Worst Flooding in 20 Years Hits Hawaii Amid Back-to-Back Kona Storms

Severe flooding across Hawaii in March 2026 has led to emergency evacuations, infrastructure damage, and projected losses reaching up to $1 billion. Authorities describe the event as the most significant flooding the state has experienced in the past 2 decades.

Back-to-back Kona storms brought intense rainfall, strong winds, and widespread disruption across the islands. A statewide flood watch remained in effect through the afternoon of March 22 as conditions continued to develop.

Emergency Evacuations and Dam Risk

On March 20, officials ordered evacuations in parts of northern Oahu due to concerns about the Wahiawa Dam. The Hawaii Emergency Management Agency reported that the 120-year-old structure had not failed but was at imminent risk of failure.

Evacuation orders affected Haleiwa and Waialua. Alerts warned that all roads out of the area were at risk of imminent failure and urged residents to leave immediately.

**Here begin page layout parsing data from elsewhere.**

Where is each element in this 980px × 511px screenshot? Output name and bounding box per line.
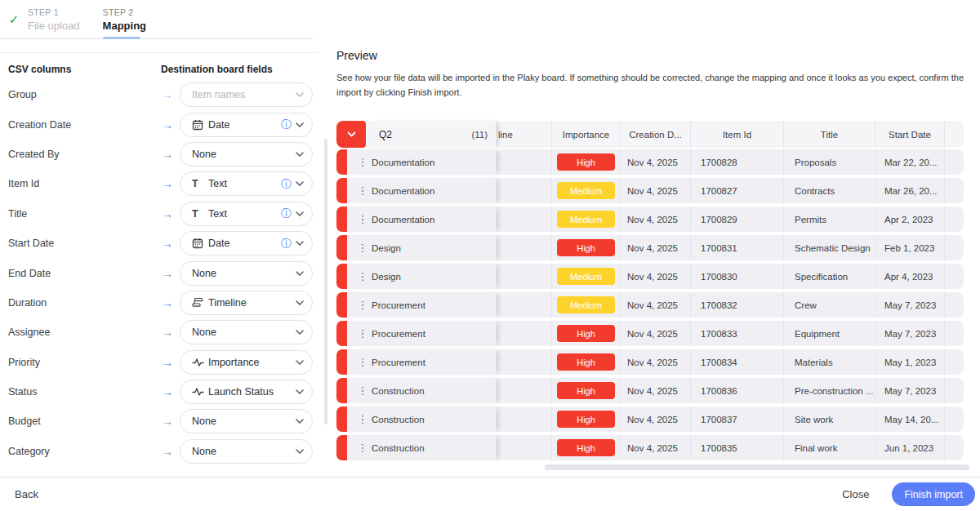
cell-timeline xyxy=(497,178,552,203)
cell-start-date: Mar 22, 20... xyxy=(875,149,945,175)
arrow-right-icon: → xyxy=(162,415,180,428)
column-header-start-date[interactable]: Start Date xyxy=(875,121,945,148)
group-collapse-button[interactable] xyxy=(336,121,366,148)
kebab-menu-icon[interactable]: ⋮ xyxy=(354,327,372,340)
table-row[interactable]: ⋮Documentation High Nov 4, 2025 1700828 … xyxy=(336,149,964,175)
cell-title: Proposals xyxy=(784,149,875,175)
column-header-title[interactable]: Title xyxy=(784,121,875,148)
table-row[interactable]: ⋮Procurement High Nov 4, 2025 1700834 Ma… xyxy=(336,349,964,375)
field-select-status[interactable]: Launch Status xyxy=(180,380,313,404)
cell-start-date: Jun 1, 2023 xyxy=(875,435,945,460)
table-row[interactable]: ⋮Construction High Nov 4, 2025 1700835 F… xyxy=(336,435,964,460)
mapping-panel-scrollbar[interactable] xyxy=(324,139,327,424)
cell-creation-date: Nov 4, 2025 xyxy=(621,435,691,460)
cell-title: Permits xyxy=(784,207,875,232)
cell-creation-date: Nov 4, 2025 xyxy=(621,149,691,175)
mapping-panel: CSV columns Destination board fields Gro… xyxy=(0,52,318,466)
csv-column-label: Category xyxy=(8,446,162,457)
preview-description: See how your file data will be imported … xyxy=(336,71,968,100)
kebab-menu-icon[interactable]: ⋮ xyxy=(354,442,372,454)
kebab-menu-icon[interactable]: ⋮ xyxy=(354,213,372,225)
table-row[interactable]: ⋮Design High Nov 4, 2025 1700831 Schemat… xyxy=(336,235,964,260)
back-button[interactable]: Back xyxy=(15,488,38,500)
info-icon[interactable]: ⓘ xyxy=(281,238,292,249)
kebab-menu-icon[interactable]: ⋮ xyxy=(354,413,372,425)
kebab-menu-icon[interactable]: ⋮ xyxy=(354,299,372,311)
active-tab-indicator xyxy=(103,37,140,39)
info-icon[interactable]: ⓘ xyxy=(281,119,292,130)
cell-start-date: Feb 1, 2023 xyxy=(875,235,945,260)
table-row[interactable]: ⋮Documentation Medium Nov 4, 2025 170082… xyxy=(336,178,964,203)
chevron-down-icon xyxy=(296,241,304,246)
cell-creation-date: Nov 4, 2025 xyxy=(621,207,691,232)
kebab-menu-icon[interactable]: ⋮ xyxy=(354,184,372,197)
arrow-right-icon: → xyxy=(162,445,180,458)
cell-start-date: May 7, 2023 xyxy=(875,321,945,346)
cell-start-date: Apr 2, 2023 xyxy=(875,207,945,232)
field-select-end-date[interactable]: None xyxy=(180,261,313,286)
kebab-menu-icon[interactable]: ⋮ xyxy=(354,384,372,397)
chevron-down-icon xyxy=(296,330,304,335)
table-row[interactable]: ⋮Construction High Nov 4, 2025 1700836 P… xyxy=(336,378,964,403)
field-select-item-id[interactable]: T Text ⓘ xyxy=(180,171,313,196)
importance-badge: Medium xyxy=(557,268,615,285)
kebab-menu-icon[interactable]: ⋮ xyxy=(354,242,372,254)
column-header-creation-date[interactable]: Creation D... xyxy=(621,121,691,148)
kebab-menu-icon[interactable]: ⋮ xyxy=(354,156,372,168)
chevron-down-icon xyxy=(296,449,304,454)
cell-title: Materials xyxy=(784,349,875,375)
chevron-down-icon xyxy=(296,419,304,424)
field-select-assignee[interactable]: None xyxy=(180,320,313,344)
cell-spacer xyxy=(945,207,964,232)
cell-group: Design xyxy=(372,272,401,282)
kebab-menu-icon[interactable]: ⋮ xyxy=(354,356,372,368)
cell-item-id: 1700831 xyxy=(691,235,784,260)
mapping-row-item-id: Item Id → T Text ⓘ xyxy=(0,169,318,198)
column-header-spacer xyxy=(945,121,964,148)
cell-title: Crew xyxy=(784,292,875,318)
field-select-priority[interactable]: Importance xyxy=(180,350,313,375)
cell-creation-date: Nov 4, 2025 xyxy=(621,292,691,318)
field-select-start-date[interactable]: Date ⓘ xyxy=(180,231,313,256)
finish-import-button[interactable]: Finish import xyxy=(892,482,975,506)
importance-badge: High xyxy=(557,439,615,456)
pulse-icon xyxy=(192,387,208,397)
cell-start-date: May 1, 2023 xyxy=(875,349,945,375)
table-row[interactable]: ⋮Procurement Medium Nov 4, 2025 1700832 … xyxy=(336,292,964,318)
calendar-icon xyxy=(192,238,208,249)
cell-start-date: May 7, 2023 xyxy=(875,292,945,318)
info-icon[interactable]: ⓘ xyxy=(281,179,292,189)
field-select-duration[interactable]: Timeline xyxy=(180,291,313,315)
field-select-creation-date[interactable]: Date ⓘ xyxy=(180,113,313,137)
cell-item-id: 1700832 xyxy=(691,292,784,318)
mapping-row-start-date: Start Date → Date ⓘ xyxy=(0,229,318,258)
cell-timeline xyxy=(497,321,552,346)
field-select-budget[interactable]: None xyxy=(180,409,313,433)
step-2-mapping[interactable]: STEP 2 Mapping xyxy=(103,0,146,39)
column-header-item-id[interactable]: Item Id xyxy=(691,121,784,148)
row-group-color-bar xyxy=(336,264,347,289)
column-header-timeline-partial[interactable]: line xyxy=(497,121,552,148)
info-icon[interactable]: ⓘ xyxy=(281,208,292,219)
step-1-file-upload[interactable]: STEP 1 File upload xyxy=(28,0,80,39)
table-row[interactable]: ⋮Design Medium Nov 4, 2025 1700830 Speci… xyxy=(336,264,964,289)
field-select-category[interactable]: None xyxy=(180,439,313,464)
row-group-color-bar xyxy=(336,178,347,203)
cell-timeline xyxy=(497,292,552,318)
chevron-down-icon xyxy=(296,300,304,305)
group-name[interactable]: Q2 xyxy=(379,129,471,140)
field-select-group[interactable]: Item names xyxy=(180,82,313,107)
close-button[interactable]: Close xyxy=(842,488,869,500)
table-row[interactable]: ⋮Procurement High Nov 4, 2025 1700833 Eq… xyxy=(336,321,964,346)
preview-panel: Preview See how your file data will be i… xyxy=(336,49,968,100)
table-horizontal-scrollbar[interactable] xyxy=(545,464,969,470)
cell-start-date: Mar 26, 20... xyxy=(875,178,945,203)
field-select-created-by[interactable]: None xyxy=(180,142,313,167)
column-header-importance[interactable]: Importance xyxy=(552,121,621,148)
cell-spacer xyxy=(945,407,964,432)
field-select-title[interactable]: T Text ⓘ xyxy=(180,202,313,226)
table-row[interactable]: ⋮Construction High Nov 4, 2025 1700837 S… xyxy=(336,407,964,432)
kebab-menu-icon[interactable]: ⋮ xyxy=(354,270,372,282)
cell-timeline xyxy=(497,264,552,289)
table-row[interactable]: ⋮Documentation Medium Nov 4, 2025 170082… xyxy=(336,207,964,232)
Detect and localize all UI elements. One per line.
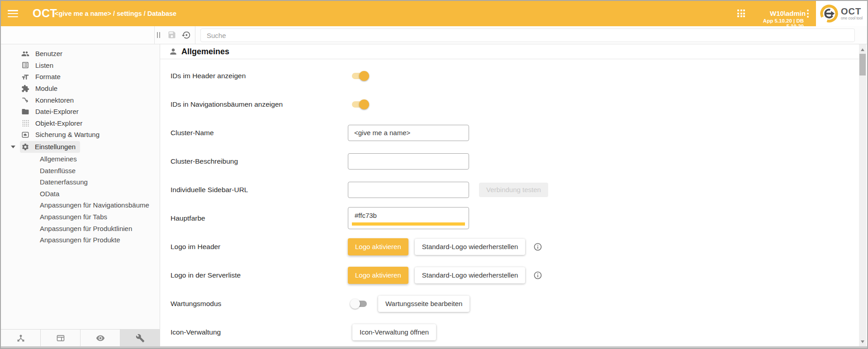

The Wahiawa Dam, built in 1906 and used primarily for irrigation, is privately owned and classified as having a high hazard potential. It is also considered to be in poor condition. Oahu has 13 dams, seven of which are classified as having high or significant hazard potential.

Assembly areas were established for evacuees and for those unable to return home.

Rainfall and Flood Conditions

The National Weather Service reported that two storm systems continued to drive heavy rain, thunderstorms, and flash flooding risks across the islands. Rainfall rates reached 2 to 4 inches per hour in some areas.

Forecasts called for up to 10 inches of additional rainfall on Oahu between March 20 and the morning of March 23.

Floodwaters rose rapidly in several locations. The Kaukonahua Stream near Wailua increased by more than 10.5 feet on March 20. In another incident, one foot of water flowed over a road east of Waialua, inundating vehicles and homes. Emergency crews transported civilians using a bulldozer.

Impact on People and Property

Gov. Josh Green confirmed that no deaths or missing persons had been reported as of March 20. However, approximately 200 people required rescue, and about 10 individuals were treated for hypothermia.

Floodwaters caused extensive damage across multiple sectors. A home in Mokuleia was swept onto the beach during a flash flood, with reports indicating the structure split and partially collapsed. In Makaha Valley, a road collapse sent vehicles over the edge, forcing a full closure.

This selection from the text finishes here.